A huge bet on the meme coin “Fartcoin”, which drove it up even further, ended in a 50% drop.
A group of wallets attempted to drive up the price of Fartcoin by creating a $145.24 million token long position on Hyperliquid, the decentralized perpetual futures exchange that has become the venue of choice for leveraged crypto betting during the ongoing war between the United States and Iran.
The trade blew up on Wednesday, sending the token down 50% in a single hourly candle from $0.2519 to $0.1244, and costing the entity behind the wallets approximately $3 million.
Fartcoin is a Solana-based memecoin minted on Pump.fun in October 2024 for 2 SOL. It has no intrinsic value and features a transactional system where every trade produces a sound of digital flatulence, yet it has built a cult following large enough to make it a top 100 token by market capitalization and a top 10 token by derivatives open interest, with over $1 billion in futures exposure at its peak.
Hyperliquid’s on-chain data shows how the position was built and how it unraveled.
At least two wallets were used to construct the length. Address accumulated 0x511c tokens through TWAP orders, an automated system that breaks a large purchase into smaller pieces over time to minimize impact on the market, purchasing around $0.248 per token.
Address 0x71c97d opened long positions at approximately $0.205. The pair were building a rally that took Fartcoin from around $0.16 to $0.25 over several days, a move that the position itself likely contributed to, given the token’s low liquidity.

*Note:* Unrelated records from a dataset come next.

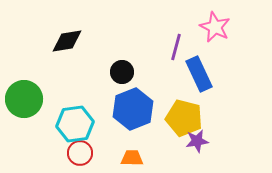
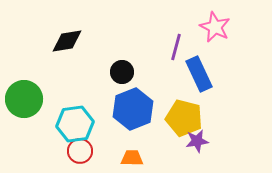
red circle: moved 2 px up
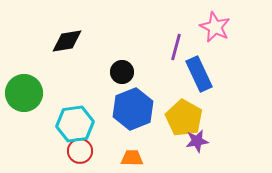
green circle: moved 6 px up
yellow pentagon: rotated 15 degrees clockwise
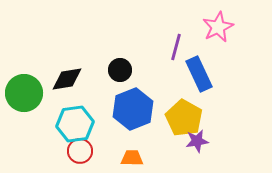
pink star: moved 3 px right; rotated 20 degrees clockwise
black diamond: moved 38 px down
black circle: moved 2 px left, 2 px up
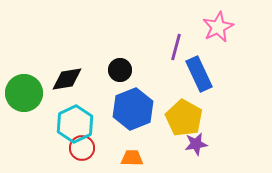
cyan hexagon: rotated 18 degrees counterclockwise
purple star: moved 1 px left, 3 px down
red circle: moved 2 px right, 3 px up
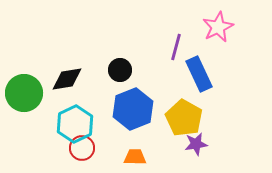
orange trapezoid: moved 3 px right, 1 px up
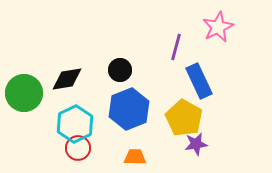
blue rectangle: moved 7 px down
blue hexagon: moved 4 px left
red circle: moved 4 px left
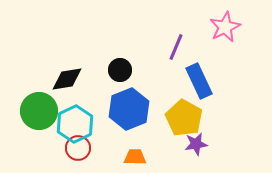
pink star: moved 7 px right
purple line: rotated 8 degrees clockwise
green circle: moved 15 px right, 18 px down
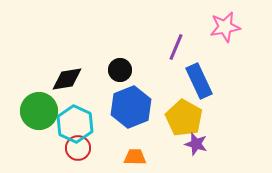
pink star: rotated 16 degrees clockwise
blue hexagon: moved 2 px right, 2 px up
cyan hexagon: rotated 9 degrees counterclockwise
purple star: rotated 25 degrees clockwise
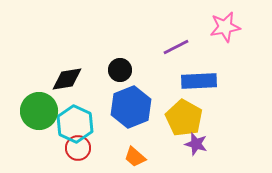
purple line: rotated 40 degrees clockwise
blue rectangle: rotated 68 degrees counterclockwise
orange trapezoid: rotated 140 degrees counterclockwise
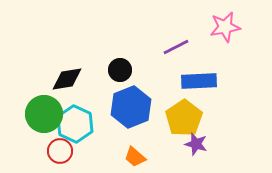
green circle: moved 5 px right, 3 px down
yellow pentagon: rotated 9 degrees clockwise
red circle: moved 18 px left, 3 px down
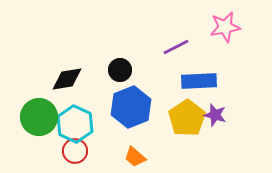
green circle: moved 5 px left, 3 px down
yellow pentagon: moved 3 px right
purple star: moved 19 px right, 29 px up
red circle: moved 15 px right
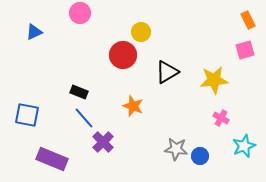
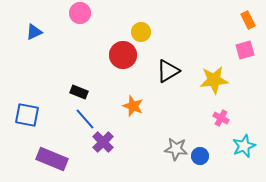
black triangle: moved 1 px right, 1 px up
blue line: moved 1 px right, 1 px down
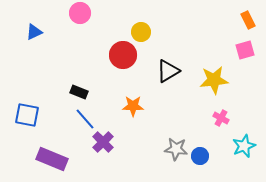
orange star: rotated 20 degrees counterclockwise
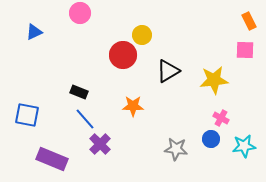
orange rectangle: moved 1 px right, 1 px down
yellow circle: moved 1 px right, 3 px down
pink square: rotated 18 degrees clockwise
purple cross: moved 3 px left, 2 px down
cyan star: rotated 15 degrees clockwise
blue circle: moved 11 px right, 17 px up
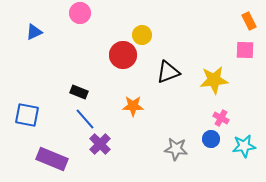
black triangle: moved 1 px down; rotated 10 degrees clockwise
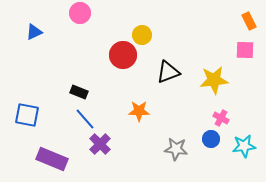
orange star: moved 6 px right, 5 px down
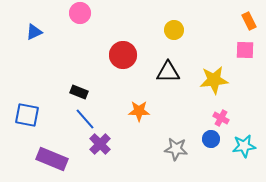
yellow circle: moved 32 px right, 5 px up
black triangle: rotated 20 degrees clockwise
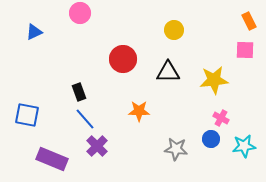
red circle: moved 4 px down
black rectangle: rotated 48 degrees clockwise
purple cross: moved 3 px left, 2 px down
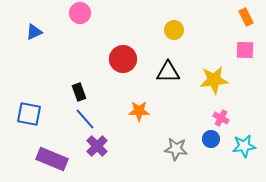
orange rectangle: moved 3 px left, 4 px up
blue square: moved 2 px right, 1 px up
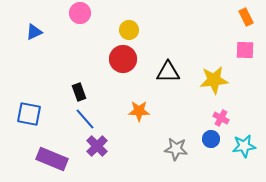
yellow circle: moved 45 px left
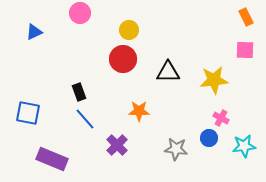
blue square: moved 1 px left, 1 px up
blue circle: moved 2 px left, 1 px up
purple cross: moved 20 px right, 1 px up
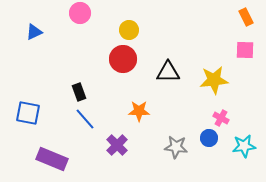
gray star: moved 2 px up
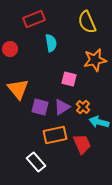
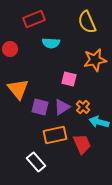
cyan semicircle: rotated 102 degrees clockwise
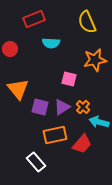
red trapezoid: rotated 65 degrees clockwise
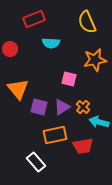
purple square: moved 1 px left
red trapezoid: moved 1 px right, 2 px down; rotated 40 degrees clockwise
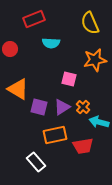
yellow semicircle: moved 3 px right, 1 px down
orange triangle: rotated 20 degrees counterclockwise
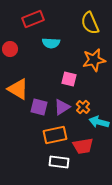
red rectangle: moved 1 px left
orange star: moved 1 px left
white rectangle: moved 23 px right; rotated 42 degrees counterclockwise
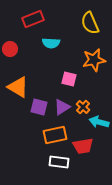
orange triangle: moved 2 px up
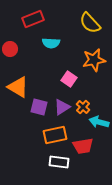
yellow semicircle: rotated 20 degrees counterclockwise
pink square: rotated 21 degrees clockwise
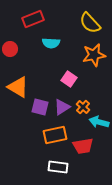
orange star: moved 5 px up
purple square: moved 1 px right
white rectangle: moved 1 px left, 5 px down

It is not clear whether the wallets belonged to the same person or a group of people who intended to drive up FARTCOIN prices.
However, the relaxation was not gradual. Address 0x511c was completely liquidated and ended at $0.00 with no positions remaining. Its liquidation records show 28.16 million FARTCOIN and a separate position of 6.7 million FARTCOIN-USD closed at $0.2155, for a total of approximately $1.45 million in liquidation value.
Address 0x71c97d was liquidated in two separate fills, 29.98 million tokens at $0.1822 and 7.49 million at $0.1880, for a total of approximately $6.87 million in liquidation value. That wallet has $35,074 left.
The liquidation was so large relative to the order book that Hyperliquid’s automatic deleveraging mechanism was activated, forcibly closing profitable short positions on the other side of the trade to prevent the system from accumulating bad debts.
Two accounts with short bias were automatically deleveraged to $0.1929, both at 7:52 am on April 9. Address 0x06ce, an account with $15.1 million in all-time combined PnL and a 100% short position distribution, received ADL on 4.75 million FARTCOIN for a closed profit of $512,522.
Address 0x4196, with $12.9 million in all-time PnL and a short allocation of 96.44%, was ADLed into 15 million FARTCOIN for $336,599. None chose to close. Hyperliquid closed them.
ADL’s combined $849,000 in profits were earned commission-free, an artifact of the mechanism rather than a business decision. Both accounts are sophisticated, short trend traders with a multi-million dollar track record on the platform. They were positioned correctly and paid for it, but not on their own terms.
FARTCOIN was also among the tokens stolen in last week’s $270 million Drift Protocol exploit, where $4.1 million worth of FARTCOIN was drained along with USDC, wrapped bitcoins, and dozens of other assets. The token is trading at $0.1244 on Wednesday afternoon.